At dusk he watched Maria Cristina and Juanito bring in the sheep. They were penned near the house, the big dogs were fed and smoke lifted lazily from the chimney.

Vicente came out and chopped wood. Lantz would see the axe rise, then fall and some time later he would hear the sound, mellowed by distance. The setting sun edged the shadows with somber orange as of distant fires blazing. Jacob Lantz lit his pipe and waited. Now would be the time …

Yet nothing happened. The fingered pinnacles grew tall, the deeper canyons swallowed darkness. Maria Cristina came from the house and he poised like a hound at a vagrant scent but she merely checked the corral bars and returned inside. And then that canyon too was lost in darkness. Only the two visible windows glowed. The night grew cool.

Perhaps he was mistaken. Perhaps they knew nothing. Yet he could go closer at night.

At dusk Trace Jordan rolled from his blankets and, taking his time, crawled to the edge of the cliff. From behind the screen of brush he looked into the canyon.
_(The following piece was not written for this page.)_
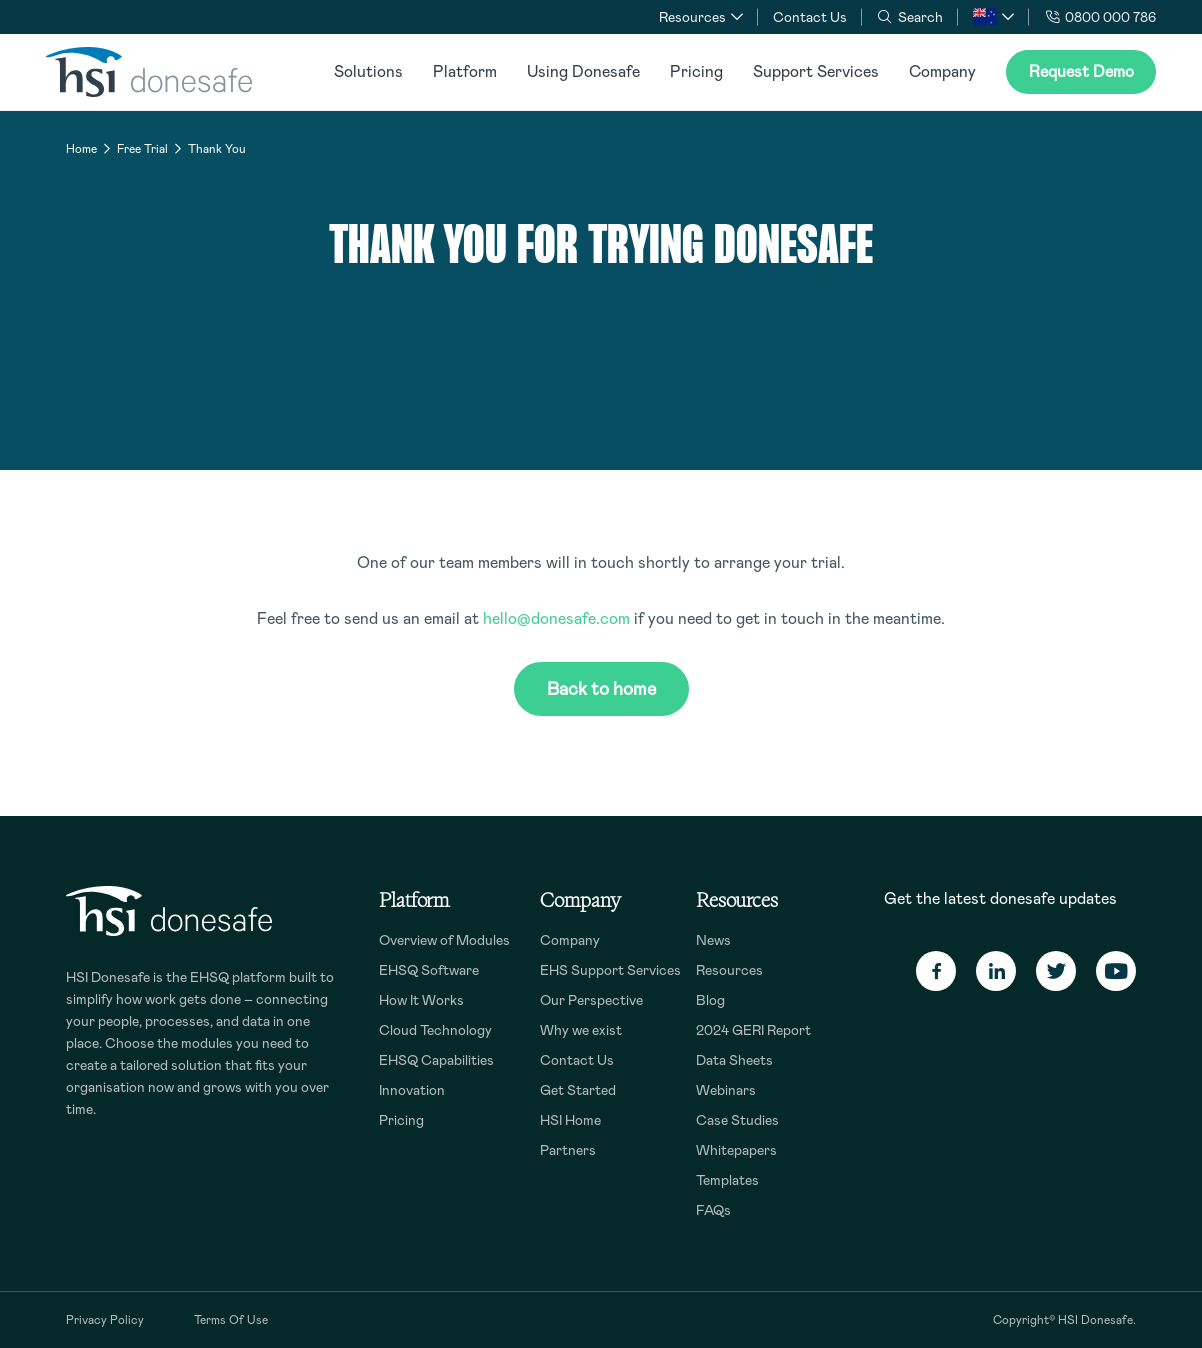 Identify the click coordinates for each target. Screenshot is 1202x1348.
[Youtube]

For the first time he could appreciate the situation. Below him the canyon was less than a hundred yards wide but within a short distance it spread out into a flat. The canyon was actually a hanging valley that dropped off, some two miles away, into the vast flat that lay on both sides of the border and it was upon that flat where Sutton-Bayless cattle grazed.

In the foreground, almost in the center of the widest part of the canyon lay the Chavero homestead. The canyon at that point was well grassed and along the lower slopes of the canyon where it was not too steep to be grazed he could see the telltale signs of sheep-fat, antelope bush and other plants that were excellent stock feed.